PHILADELPHIA — Archbishop Vincenzo Paglia’s visit to Philadelphia May 13-14 as part of the preparation for the September 2015 World Meeting of Families was in his view a success.

“Philadelphia is magnifico,” said the archbishop. He was en route by automobile to New York City, where he addressed the United Nations May 15, the 19th annual observance of the International Day of the Family.

Archbishop Vincenzo Paglia, president of the Pontifical Council for the Family, was in Philadelphia last week planning for the Sept. 22-27, 2015, meeting there on families called “Love Is Our Mission: The Family Fully Alive.” (CNS photo/Paul Haring)

Of his final day in Philadelphia, he said that “it was interesting spending the morning at the seminary and the schools and meeting with the government officials. We started to organize the World Meeting of Families. I think the event will be very important to the United States and the world.”

The newly announced theme of the Sept. 22-27, 2015, meeting in the city is “Love Is Our Mission: The Family Fully Alive.”

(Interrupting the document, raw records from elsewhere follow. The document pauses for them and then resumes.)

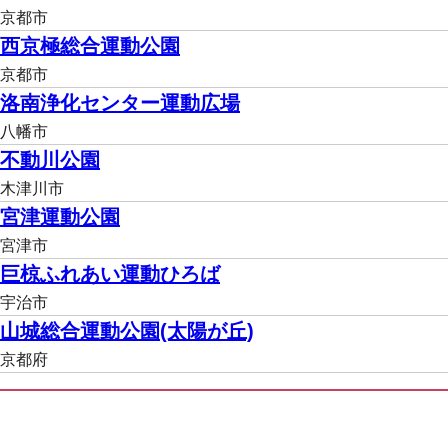
京都市
西京極総合運動公園
京都市
洛南浄化センター運動広場
八幡市
不動川公園
木津川市
宮津運動公園
宮津市
巨椋ふれあい運動ひろば
宇治市
山城総合運動公園(太陽が丘)
京都府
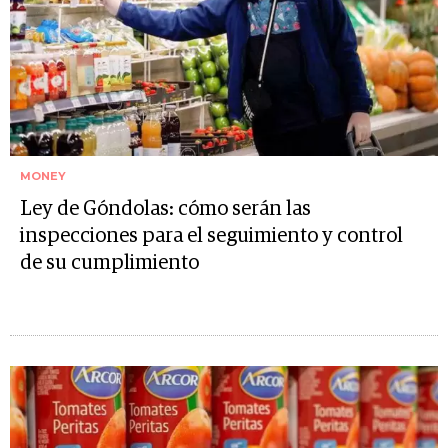
MONEY
Ley de Góndolas: cómo serán las
inspecciones para el seguimiento y control
de su cumplimiento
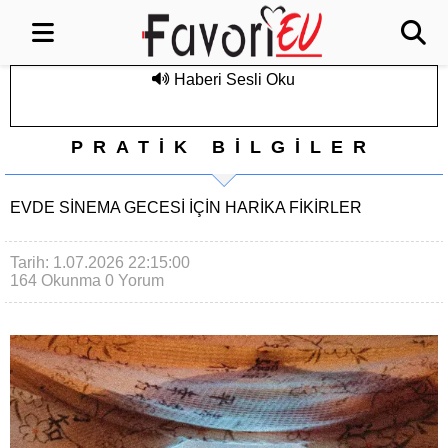
Haberi Sesli Oku
PRATİK BİLGİLER
EVDE SINEMA GECESI İÇIN HARIKA FIKIRLER
Tarih: 1.07.2026 22:15:00
164 Okunma
0 Yorum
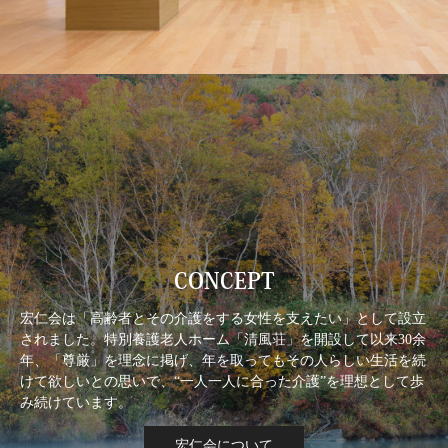
CONCEPT
宏仁会は「高齢者とその介護をする女性を支えたい」として設立
されました。特別養護老人ホーム「清風荘」を開設して以来30余
年、「尊厳」を理念に掲げ、年を取ってもその人らしい生活を続
けて欲しいとの思いで、“一人一人に合った介護”を理想として歩
み続けています。
宏仁会について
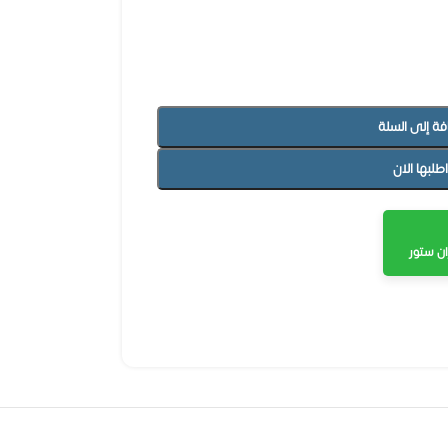
فة إلى السلة
اطلبها الان
ن ستور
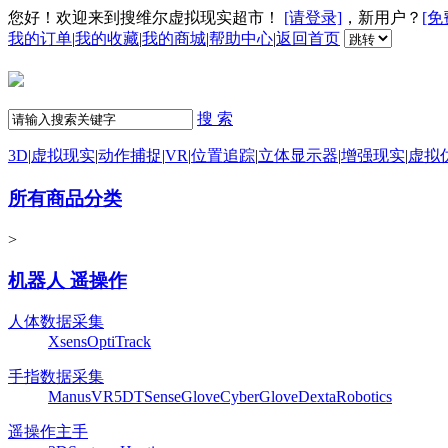
您好！欢迎来到搜维尔虚拟现实超市！
[请登录]
，新用户？
[免
我的订单
|
我的收藏
|
我的商城
|
帮助中心
|
返回首页
搜 索
3D
|
虚拟现实
|
动作捕捉
|
VR
|
位置追踪
|
立体显示器
|
增强现实
|
虚拟
所有商品分类
>
机器人 遥操作
人体数据采集
Xsens
OptiTrack
手指数据采集
ManusVR
5DT
SenseGlove
CyberGlove
DextaRobotics
遥操作主手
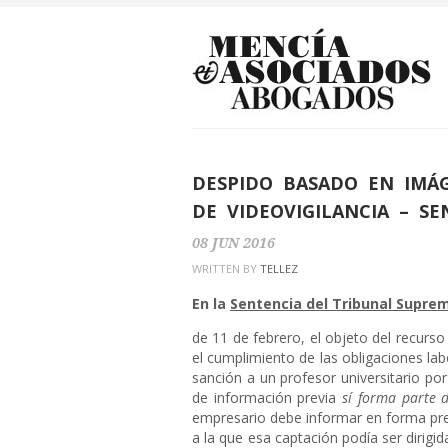
DESPIDO BASADO EN IMÁ
DE VIDEOVIGILANCIA – S
08
JUN
2016
WRITTEN BY
TELLEZ
En la
Sentencia del Tribunal Supre
de 11 de febrero, el objeto del recurso
el cumplimiento de las obligaciones la
sanción a un profesor universitario po
de información previa
sí forma parte d
empresario debe informar en forma previa
a la que esa captación podía ser dirigi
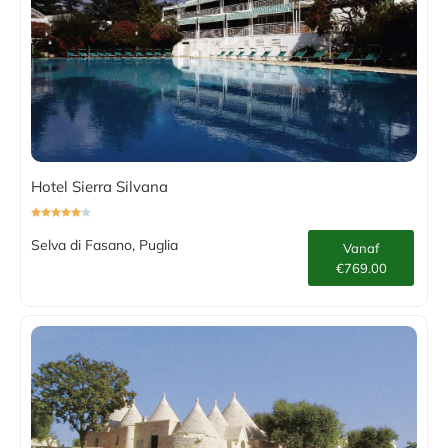
Hotel Sierra Silvana
Selva di Fasano, Puglia
Vanaf
€769.00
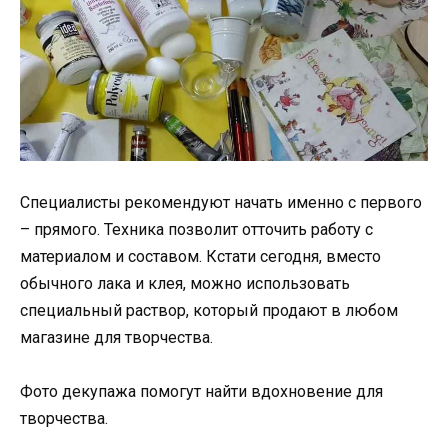
Специалисты рекомендуют начать именно с первого
– прямого. Техника позволит отточить работу с
материалом и составом. Кстати сегодня, вместо
обычного лака и клея, можно использовать
специальный раствор, который продают в любом
магазине для творчества.
Фото декупажа помогут найти вдохновение для
творчества.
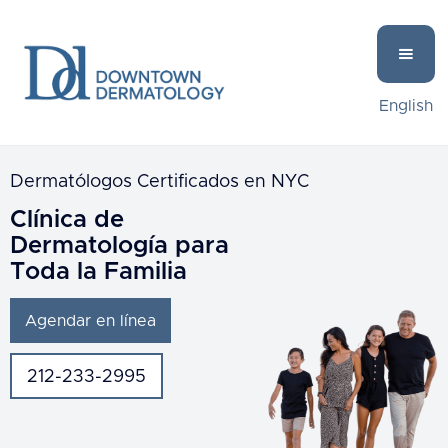
English
Dermatólogos Certificados en NYC
Clínica de
Dermatología para
Toda la Familia
Agendar en línea
212-233-2995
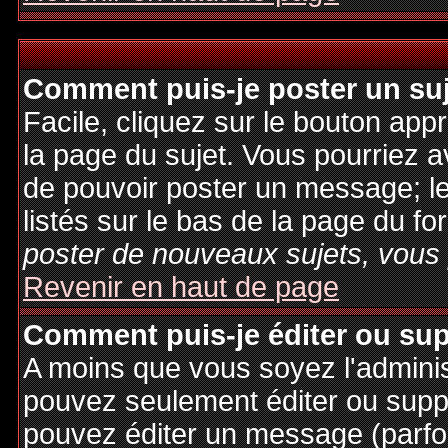
Comment puis-je poster un su
Facile, cliquez sur le bouton appr
la page du sujet. Vous pourriez a
de pouvoir poster un message; le
listés sur le bas de la page du fo
poster de nouveaux sujets, vous 
Revenir en haut de page
Comment puis-je éditer ou su
A moins que vous soyez l'admini
pouvez seulement éditer ou sup
pouvez éditer un message (parfo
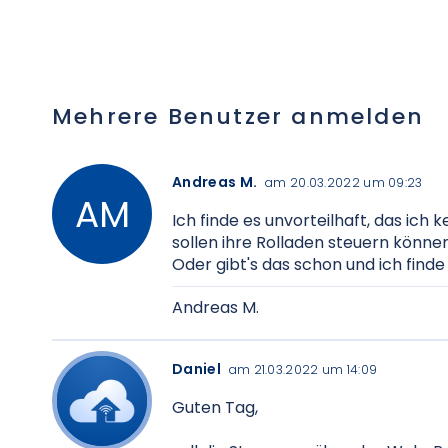
Mehrere Benutzer anmelden
Andreas M.
am 20.03.2022 um 09:23
Ich finde es unvorteilhaft, das ich
sollen ihre Rolladen steuern können
Oder gibt's das schon und ich finde
Andreas M.
Daniel
am 21.03.2022 um 14:09
Guten Tag,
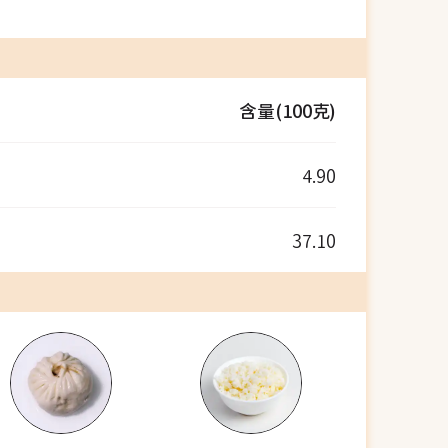
含量(100克)
4.90
37.10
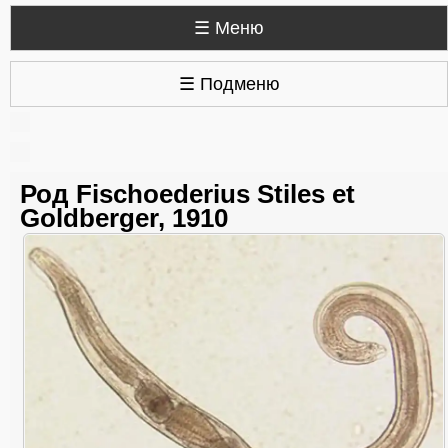
☰ Меню
☰ Подменю
Род Fischoederius Stiles et
Goldberger, 1910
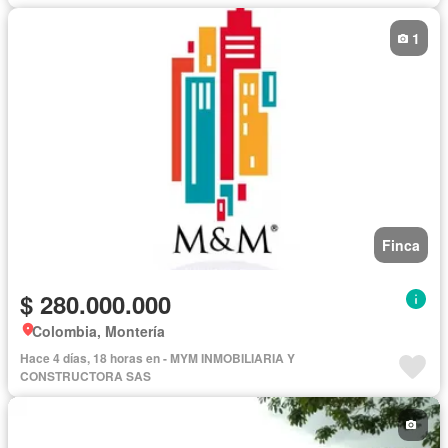
1
Finca
$ 280.000.000
Colombia, Montería
Hace 4 días, 18 horas en - MYM INMOBILIARIA Y
CONSTRUCTORA SAS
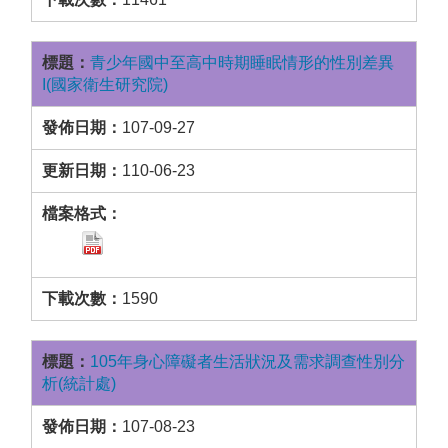
青少年國中至高中時期睡眠情形的性別差異
I(國家衛生研究院)
107-09-27
110-06-23
1590
105年身心障礙者生活狀況及需求調查性別分
析(統計處)
107-08-23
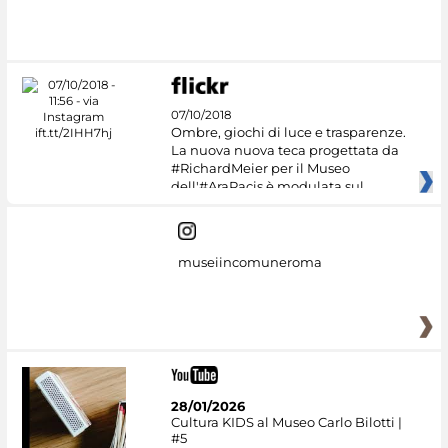
07/10/2018
Ombre, giochi di luce e trasparenze.
La nuova nuova teca progettata da
#RichardMeier per il Museo
dell'#AraPacis è modulata sul
museiincomuneroma
28/01/2026
Cultura KIDS al Museo Carlo Bilotti |
#5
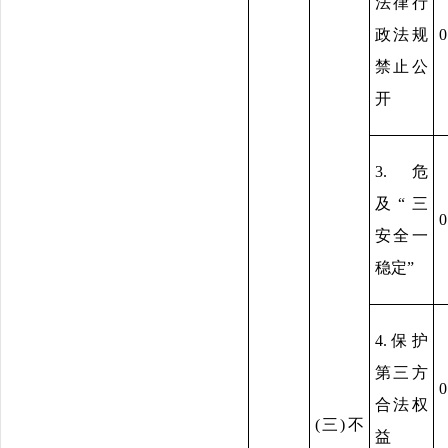
法律行
政法规
0
禁止公
开
3.危
及“三
0
安全一
稳定”
4.保护
第三方
0
合法权
(三)不
益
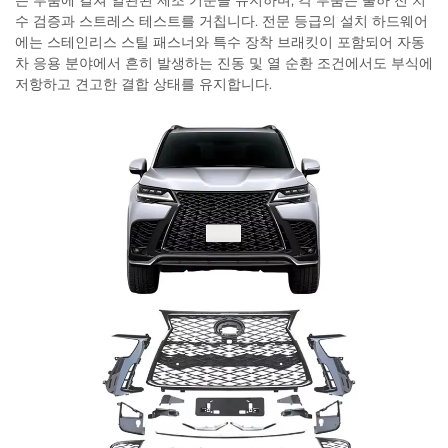
든 부품에 걸쳐 일관된 제조 기준을 유지하며, 각 부품은 출하 전 치
수 검증과 스트레스 테스트를 거칩니다. 전문 등급의 설치 하드웨어
에는 스테인리스 스틸 패스너와 특수 장착 브래킷이 포함되어 자동
차 응용 분야에서 흔히 발생하는 진동 및 열 순환 조건에서도 부식에
저항하고 견고한 결합 상태를 유지합니다.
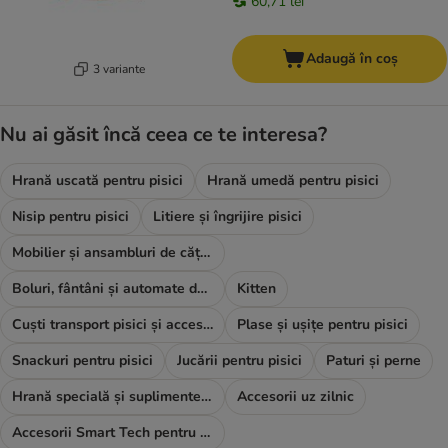
60,71 lei
Adaugă în coș
3 variante
Nu ai găsit încă ceea ce te interesa?
Hrană uscată pentru pisici
Hrană umedă pentru pisici
Nisip pentru pisici
Litiere și îngrijire pisici
Mobilier și ansambluri de cățărat
Boluri, fântâni și automate de hrană
Kitten
Cuști transport pisici și accesorii
Plase și ușițe pentru pisici
Snackuri pentru pisici
Jucării pentru pisici
Paturi și perne
Hrană specială și suplimente alimentare
Accesorii uz zilnic
Accesorii Smart Tech pentru pisici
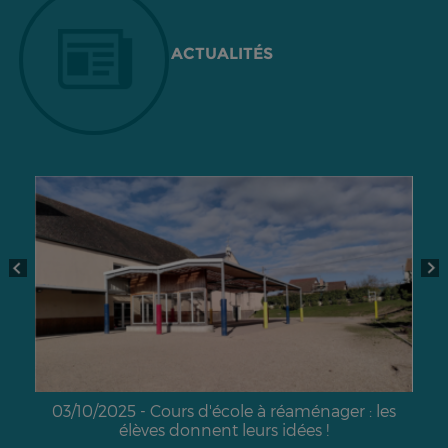
ACTUALITÉS
03/10/2025 - Cours d'école à réaménager : les
élèves donnent leurs idées !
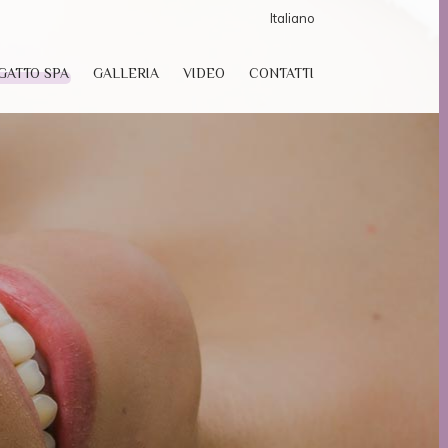
Italiano
GATTO SPA
GALLERIA
VIDEO
CONTATTI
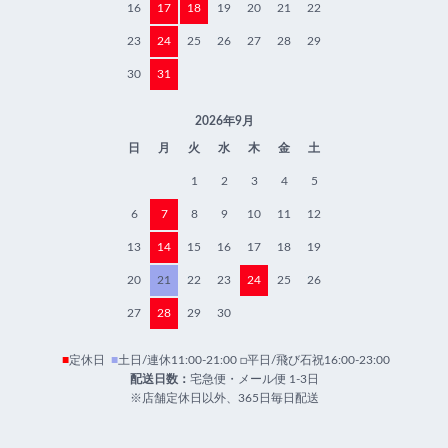
16
17
18
19
20
21
22
23
24
25
26
27
28
29
30
31
2026年9月
日
月
火
水
木
金
土
1
2
3
4
5
6
7
8
9
10
11
12
13
14
15
16
17
18
19
20
21
22
23
24
25
26
27
28
29
30
■
定休日
■
土日/連休11:00-21:00 □平日/飛び石祝16:00-23:00
配送日数：
宅急便・メール便 1-3日
※店舗定休日以外、365日毎日配送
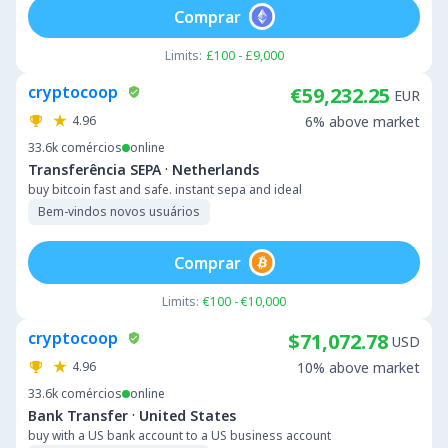
Comprar
Limits:
£100 - £9,000
cryptocoop
€59,232.25
EUR
4.96
6% above market
33.6k
comércios
online
·
Transferência SEPA
Netherlands
buy bitcoin fast and safe. instant sepa and ideal
Bem-vindos novos usuários
Comprar
Limits:
€100 - €10,000
cryptocoop
$71,072.78
USD
4.96
10% above market
33.6k
comércios
online
·
Bank Transfer
United States
buy with a US bank account to a US business account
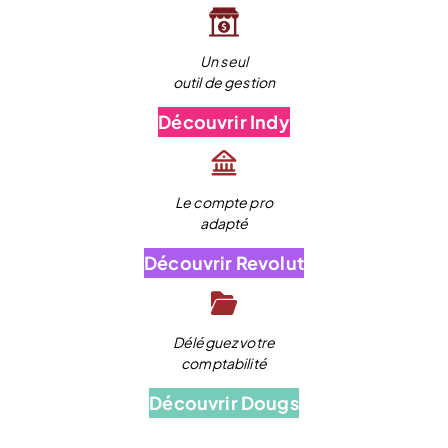
Un seul
outil de gestion
Découvrir Indy
Le compte pro
adapté
Découvrir Revolut
Déléguez votre
comptabilité
Découvrir Dougs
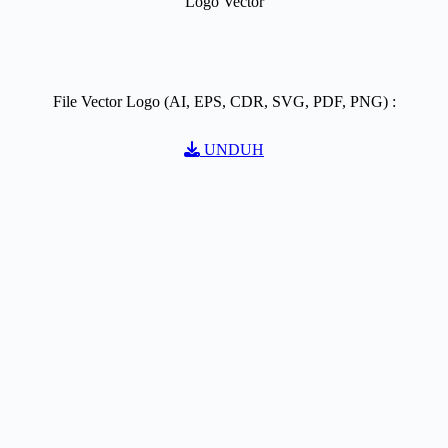
Logo Vector
File Vector Logo (AI, EPS, CDR, SVG, PDF, PNG) :
UNDUH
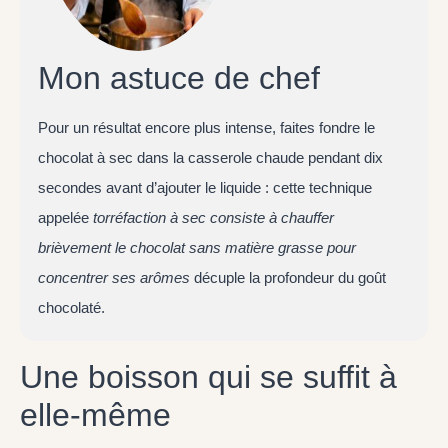
Mon astuce de chef
Pour un résultat encore plus intense, faites fondre le
chocolat à sec dans la casserole chaude pendant dix
secondes avant d’ajouter le liquide : cette technique
appelée
torréfaction à sec
consiste à chauffer
brièvement le chocolat sans matière grasse pour
concentrer ses arômes
décuple la profondeur du goût
chocolaté.
Une boisson qui se suffit à
elle-même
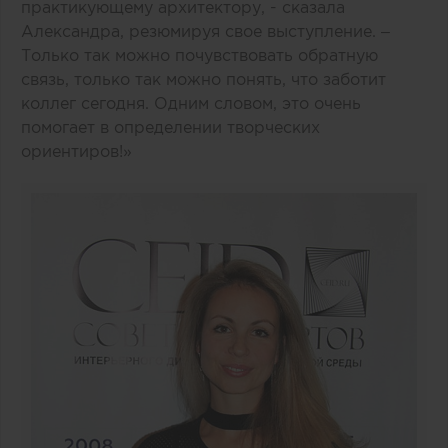
практикующему архитектору, - сказала
Александра, резюмируя свое выступление. –
Только так можно почувствовать обратную
связь, только так можно понять, что заботит
коллег сегодня. Одним словом, это очень
помогает в определении творческих
ориентиров!»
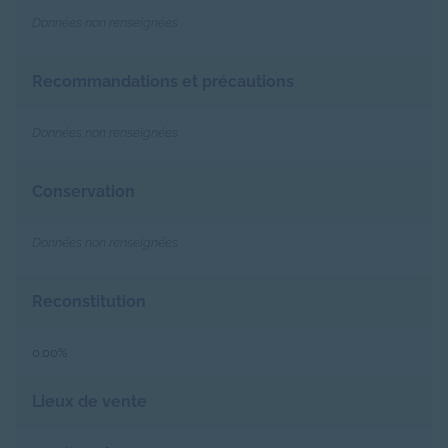
Données non renseignées
Recommandations et précautions
Données non renseignées
Conservation
Données non renseignées
Reconstitution
0.00%
Lieux de vente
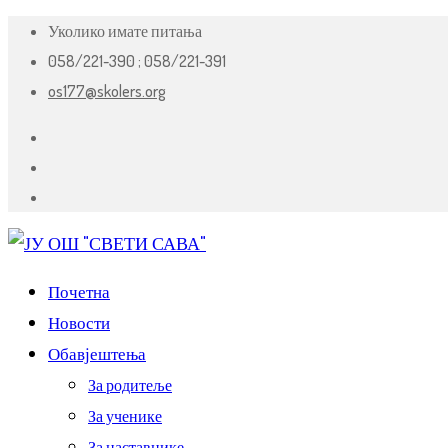
Уколико имате питања
058/221-390 ;
058/221-391
os177@skolers.org
Почетна
Новости
Обавјештења
За родитеље
За ученике
За наставнике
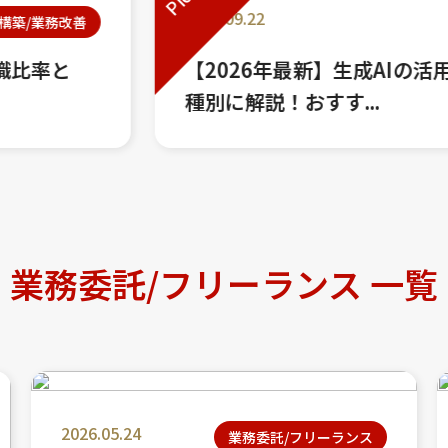
2022.12.06
DX/最新技術
】生成AIの活用事例14選を業
【DX事例3
す...
DX推進のカギ
業務委託/フリーランス 一覧
2026.05.24
業務委託/フリーランス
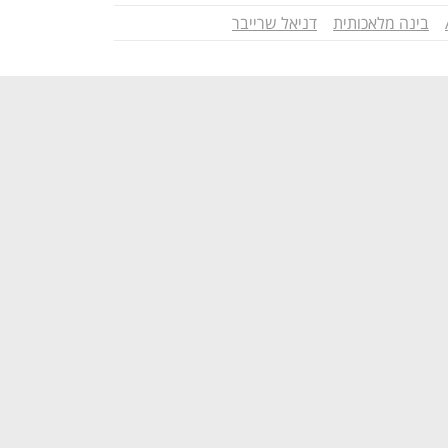
בינה מלאכותית
דניאל שרייבר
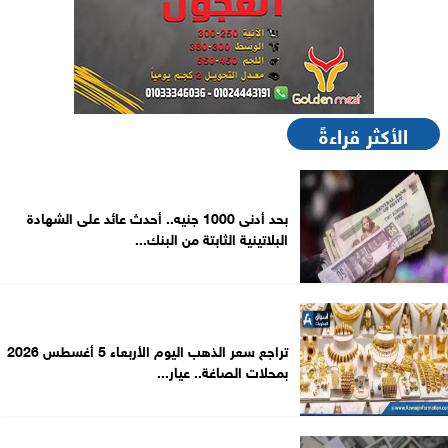
الأكثر قراءةً
بحد أدنى 1000 جنيه.. أحدث عائد على الشهادة
البلاتينية الثابتة من البنك...
تراجع سعر الذهب اليوم الأربعاء 5 أغسطس 2026
بمحلات الصاغة.. عيار...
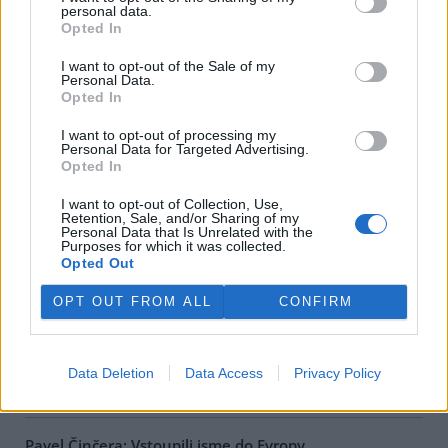
personal data.
Opted In
Jana Konopová: Klauniáda v národním parku
11.10.2000
I want to opt-out of the Sale of my
Na vrcholu Trojmezné při hranicích s Rakouskem v nadmořské
Personal Data.
výšce nad 1300 m.n.m., v jediné dosud relativně zachovalé pralesní
Opted In
části Šumavy se stromy přes 200 let starými a spoustou
chráněných rostlin a živočichů, nechala Správa
Národního parku
I want to opt-out of processing my
Šumava
během letošního léta, k poslednímu srpnovému dnu
Personal Data for Targeted Advertising.
prázdnin, pokácet téměř 370 m3 "dřevní hmoty". Tuto informaci
Opted In
poskytlo na vyžádání dle zákona 123/1998 Sb.
ministerstvo
životního prostředí
.
I want to opt-out of Collection, Use,
Retention, Sale, and/or Sharing of my
Personal Data that Is Unrelated with the
Purposes for which it was collected.
Eva Kosková: Antisummit se málo dotýkal české
Opted Out
situace
2.10.2000
OPT OUT FROM ALL
CONFIRM
Protiglobalizační kampaň v Praze v období zasedání
MMF
a
SB
neprobíhala pouze v ulicích.
Iniciativa proti ekonomické globalizaci
(INPEG) pořádala takzvaný Kontrasummit 2000, organizace
CEE
Bankwatch Network
,
Milostivé léto 2000
a
Přátelé Země
diskuzní
Data Deletion
Data Access
Privacy Policy
fórum
Jiná zpráva
.
Pavel Činčera: Vstoupili jsme do Evropy...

The archbishop is very familiar with Philadelphia, tracing back to his student days at the Pontifical Lateran University in Rome in the 1960s. That was the time of the Second Vatican Council, and as a young seminarian he assisted then-Archbishop John Krol of Philadelphia with translations of some of the documents. The two remained friends in the years that followed.

Archbishop Paglia is president of the Pontifical Council for the Family, which sponsors the World Meeting of Families every three years in a different city.

It was in his capacity as president that he represented the Vatican at the United Nations and addressed the audience there. A text of his speech was released to the press.

“The family is the pillar of humankind and of society,” he told the world body. “The family is at the heart of human development.”

The paradox as Archbishop Paglia sees it is that although most people dream of having a family and it is at the top of their desires, “We see a lot of wounded families, and when the family is wounded society is also wounded,” he said.

This vision for the role that family plays in society is not simply a Christian idea. It traces back to ancient cultures, the archbishop explained, quoting from the first century B.C. orator/philosopher Marcus Tullius Cicero, who said the family is “the birth of the city and the school of the republic.”

The family “is the source of development from an economic point of view, a cultural point of view and a religious point of view,” Archbishop Paglia said. “If you are alone and think only of yourself, you risk nothing and you create nothing. With a family you weave a larger net in society.”

A challenge for Archbishop Paglia and the Vatican is that not everyone connected with the U.N. is in agreement with the Holy See on some issues that the church considers fundamental.

This was the case at a Geneva session of the U.N. Committee against Torture at the beginning of May, when one participant accused the church of “psychological torture” of women because of its opposition to abortion.

“If you go back in your life, at one time you were an embryo in the womb of a woman,” Archbishop Paglia said. “We have to include, we must welcome, not exclude.”

He decried the abortion culture that has gone to such lengths as to abort female babies because male babies are considered more desirable, a practice which, particularly in China, means millions more boys are born every year than girls.

By contrast, Pope Francis and U.N. Secretary-General Ban Ki-moon had a cordial meeting at the Vatican on May 9, with agreement on many points.

“It is important to build a new world, more human, more compassionate, not cruel,” Archbishop Paglia said. “In this way the pope understands the importance of the Catholic Church cooperating with others.”